◆ **What you will do**: Reproduce exactly the line with "food trucks will" and every line that follows it below, up to and including the last one. Do not include pictures or anything else.

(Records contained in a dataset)

---

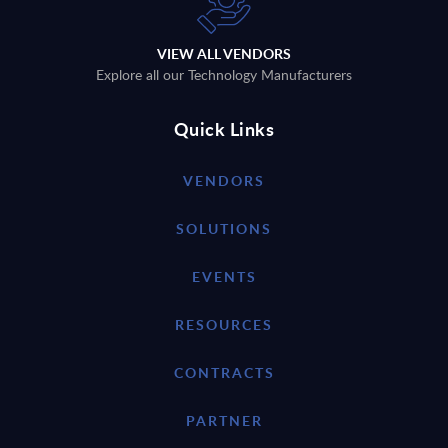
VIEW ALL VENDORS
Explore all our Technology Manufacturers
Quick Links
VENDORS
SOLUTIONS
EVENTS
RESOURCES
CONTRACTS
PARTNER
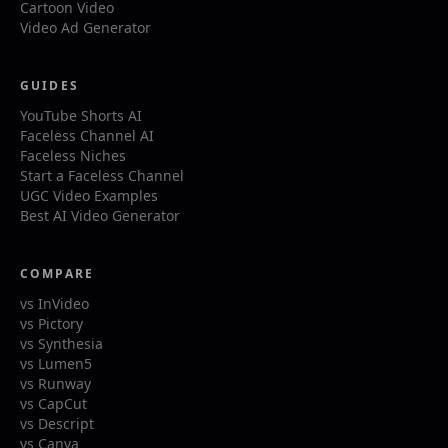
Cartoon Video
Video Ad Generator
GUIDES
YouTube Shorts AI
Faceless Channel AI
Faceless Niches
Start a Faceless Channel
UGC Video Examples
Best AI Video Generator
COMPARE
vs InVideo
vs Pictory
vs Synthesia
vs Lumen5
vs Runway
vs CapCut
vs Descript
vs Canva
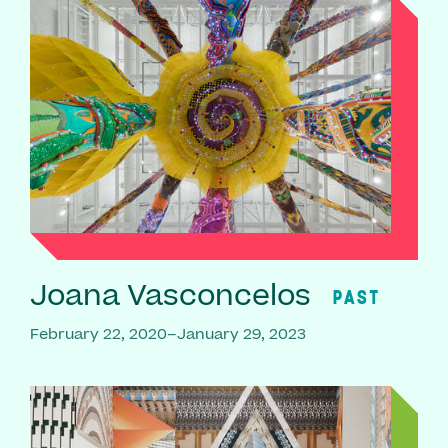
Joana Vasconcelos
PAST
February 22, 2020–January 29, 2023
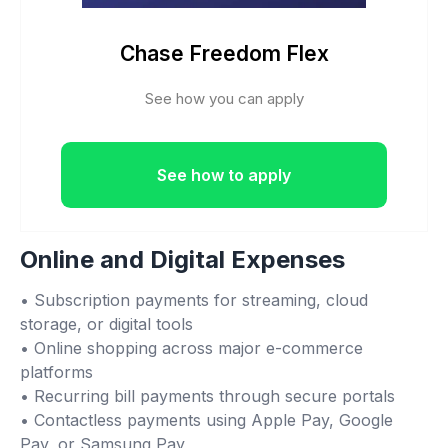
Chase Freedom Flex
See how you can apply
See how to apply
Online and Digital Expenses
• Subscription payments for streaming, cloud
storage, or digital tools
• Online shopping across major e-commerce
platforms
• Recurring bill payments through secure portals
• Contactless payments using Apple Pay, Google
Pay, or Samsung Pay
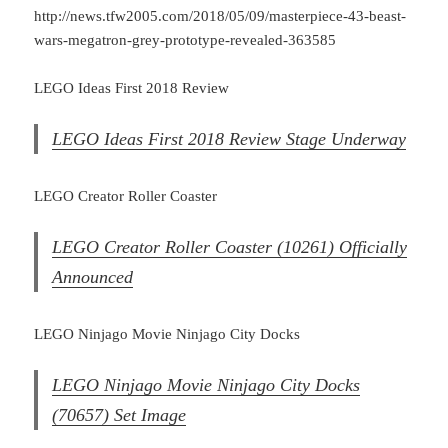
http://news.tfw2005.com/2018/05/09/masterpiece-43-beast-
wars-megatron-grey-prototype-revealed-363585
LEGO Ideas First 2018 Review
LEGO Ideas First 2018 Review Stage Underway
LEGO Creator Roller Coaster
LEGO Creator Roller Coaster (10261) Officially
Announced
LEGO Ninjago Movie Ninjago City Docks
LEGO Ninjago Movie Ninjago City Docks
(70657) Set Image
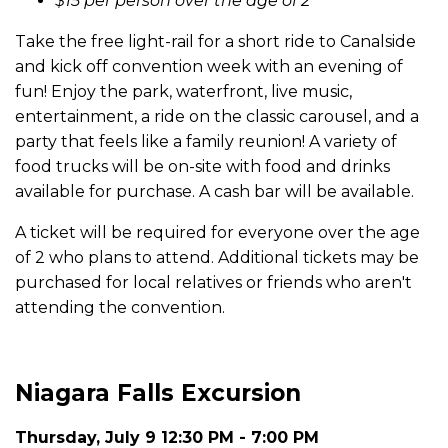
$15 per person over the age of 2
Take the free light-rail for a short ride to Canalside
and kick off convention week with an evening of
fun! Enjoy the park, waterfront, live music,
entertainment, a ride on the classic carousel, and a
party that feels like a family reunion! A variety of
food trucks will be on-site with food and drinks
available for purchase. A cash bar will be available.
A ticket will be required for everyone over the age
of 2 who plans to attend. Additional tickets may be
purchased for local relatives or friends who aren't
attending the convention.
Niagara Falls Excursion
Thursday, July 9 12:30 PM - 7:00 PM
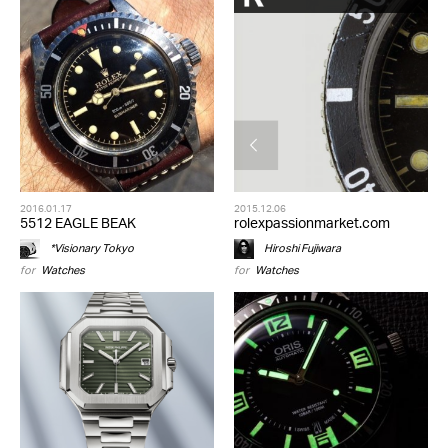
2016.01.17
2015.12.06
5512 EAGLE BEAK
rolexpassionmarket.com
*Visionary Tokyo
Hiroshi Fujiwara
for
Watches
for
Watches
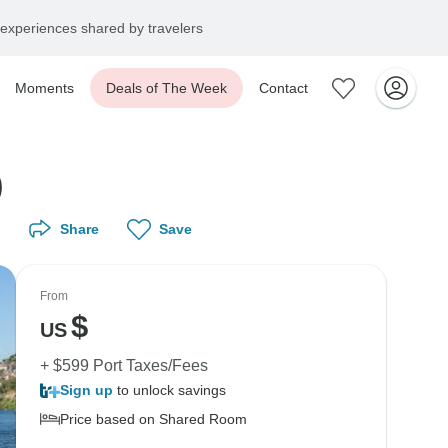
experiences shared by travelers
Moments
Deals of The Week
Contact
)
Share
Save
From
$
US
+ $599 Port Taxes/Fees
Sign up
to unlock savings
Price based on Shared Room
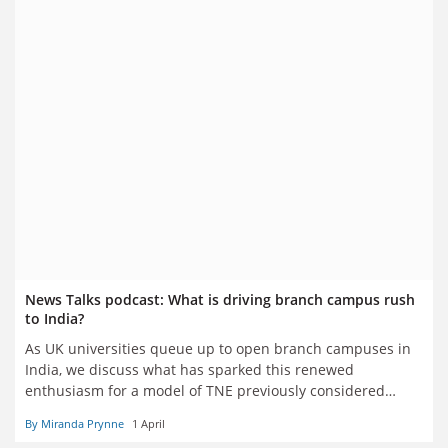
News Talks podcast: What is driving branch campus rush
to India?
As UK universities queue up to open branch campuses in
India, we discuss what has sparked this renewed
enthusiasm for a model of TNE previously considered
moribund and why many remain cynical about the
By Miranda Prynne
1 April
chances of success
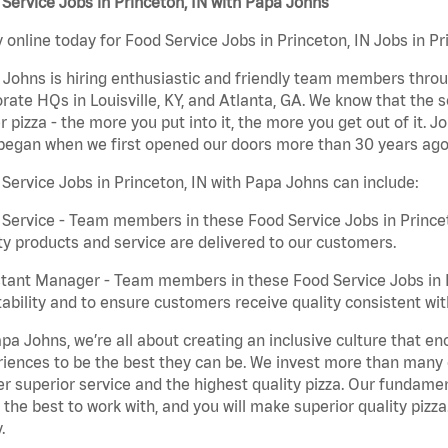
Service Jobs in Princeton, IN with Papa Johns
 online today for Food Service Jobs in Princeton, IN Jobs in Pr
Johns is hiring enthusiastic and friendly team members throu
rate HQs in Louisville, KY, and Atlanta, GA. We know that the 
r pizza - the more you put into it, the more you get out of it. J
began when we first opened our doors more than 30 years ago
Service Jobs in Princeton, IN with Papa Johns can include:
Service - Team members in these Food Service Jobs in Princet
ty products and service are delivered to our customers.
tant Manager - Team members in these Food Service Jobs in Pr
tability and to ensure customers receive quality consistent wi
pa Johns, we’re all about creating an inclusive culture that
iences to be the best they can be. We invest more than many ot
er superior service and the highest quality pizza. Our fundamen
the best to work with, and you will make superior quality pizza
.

---

◆ **Answer area**:
food trucks will be on-site with food and drinks
available for purchase. A cash bar will be available.
A ticket will be required for everyone over the age
of 2 who plans to attend. Additional tickets may be
purchased for local relatives or friends who aren't
attending the convention.
Niagara Falls Excursion
Thursday, July 9 12:30 PM - 7:00 PM
2016.01.17
2015.12.06
5512 EAGLE BEAK
rolexpassionmarket.com
*Visionary Tokyo
Hiroshi Fujiwara
for
Watches
for
Watches
experiences shared by travelers
Moments
Deals of The Week
Contact
)
Share
Save
From
$
US
+ $599 Port Taxes/Fees
Sign up
to unlock savings
Price based on Shared Room
News Talks podcast: What is driving branch campus rush
to India?
As UK universities queue up to open branch campuses in
India, we discuss what has sparked this renewed
enthusiasm for a model of TNE previously considered
moribund and why many remain cynical about the
By Miranda Prynne
1 April
chances of success
Service Jobs in Princeton, IN with Papa Johns
 online today for Food Service Jobs in Princeton, IN Jobs in Pr
Johns is hiring enthusiastic and friendly team members throu
rate HQs in Louisville, KY, and Atlanta, GA. We know that the 
r pizza - the more you put into it, the more you get out of it. J
began when we first opened our doors more than 30 years ago
Service Jobs in Princeton, IN with Papa Johns can include:
Service - Team members in these Food Service Jobs in Princet
ty products and service are delivered to our customers.
tant Manager - Team members in these Food Service Jobs in Pr
tability and to ensure customers receive quality consistent wi
pa Johns, we’re all about creating an inclusive culture that
iences to be the best they can be. We invest more than many ot
er superior service and the highest quality pizza. Our fundamen
the best to work with, and you will make superior quality pizza
.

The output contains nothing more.